I have two dataframes A and B that contain different sets of patient data, and need to append certain columns from B to A - however only for those rows that contain information from the same patient and visit, i.e. where A and B have a matching value in two particular columns. B is longer than A, not all rows in A are contained in B. I don't know how this would be possible without looping, but many people discourage from looping over pandas dataframes (apart from the fact that my loop solution does not work because "Can only compare identically-labeled Series objects").

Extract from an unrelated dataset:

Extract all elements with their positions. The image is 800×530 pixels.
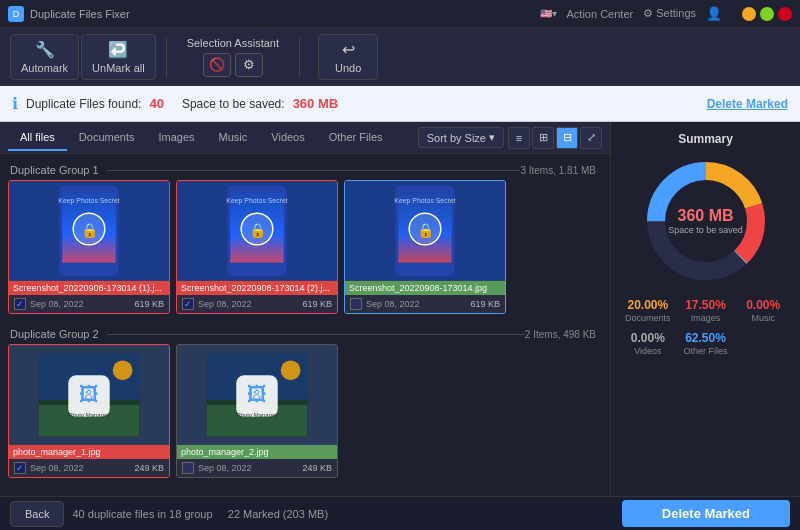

I read the options here How to iterate over rows in a DataFrame in Pandas but don't see which one I could apply here and would appreciate any tips!
Toy example (the actual dataframe has about 300 rows):
dict_A = {
'ID': ['A_190792','X_210392','B_050490','F_311291','K_010989'],
'Visit_Date': ['2010-10-31','2011-09-24','2010-30-01','2012-01-01','2013-08-13'],
'Score': [30, 23, 42, 23, 31],
}
A = pd.DataFrame(dict_A)
dict_B = {
'ID': ['G_090891','A_190792','Z_060791','X_210392','B_050490','F_311291','K_010989','F_230989'],
'Visit_Date': ['2013-03-01','2010-10-31','2013-04-03','2011-09-24','2010-30-01','2012-01-01','2013-08-13','2014-09-09'],
'Diagnosis': ['F12', 'G42', 'F34', 'F90', 'G98','G87','F23','G42'],
}
B = pd.DataFrame(dict_B)
for idx, row in A.iterrows():
A.loc[row,'Diagnosis'] = B['Diagnosis'][(B['Visit_Date']==A['Visit_Date']) & (B['ID']==A['ID'])]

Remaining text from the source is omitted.